I leaned back in my chair..Irritation was my first reaction. Not concern, nor curiosity, but irritation.

A pregnant luna wandering without pack protection was not tragic, it was inconvenient. It was a story waiting to be shaped by someone else’s mouth. A loose thread, and loose threads, if ignored, unraveled things, and the goddess knew the last thing I needed was anything unraveling right now. 

“Who knows?” I asked.

“Very few.” He shook his head. “It’s not public.”

“It will be.” It always was, it was just a matter of time. 

I dismissed the messenger and sat there for a long moment, fingers tapping once against the armrest before going still.

“She should have returned quietly.” I told myself. That would have been the simplest and most predictable thing to do. Instead, she had moved. She had disappeared somewhere new and without my permission. 

I gave it one last thought before I rose and sent for Calder and Brann. They arrived within minutes. My two best trackers, silent, capable and loyal to me, not to gossip.

“You called for us,” Calder said.

“Yes.” I closed the door myself. “This does not leave this room.”

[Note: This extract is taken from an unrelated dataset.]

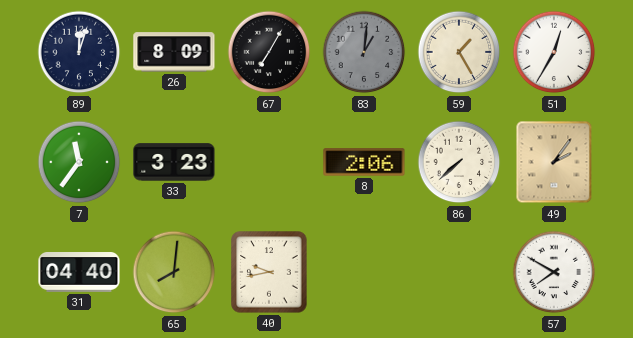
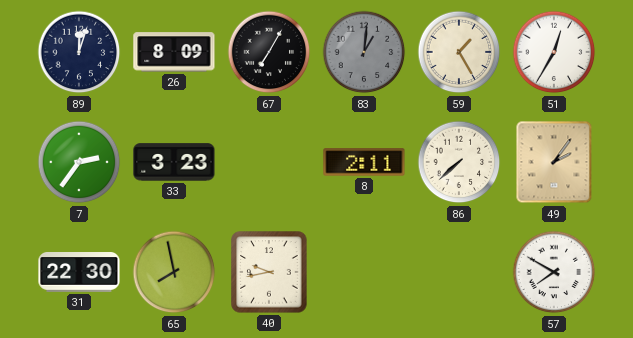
7: 11:36 -> 2:36
8: 2:06 -> 2:11
31: 04:40 -> 22:30
65: 8:01 -> 7:58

“You will locate Freya,” Both men straightened slightly as I said. “Quietly. I don't want an official search, nor a council notification. I want no one aware we are looking.”

“But sir….” Brann frowned faintly. “If she’s injured….”

“She is not injured,” I cut in. “She left of her own will.”

“Okay.” Calder tilted his head. “And when we find her?”

“You report back to me.” I nodded once, a stern look on my face. “Only me.”

Neither man asked why, and that was one of the reasons I used them.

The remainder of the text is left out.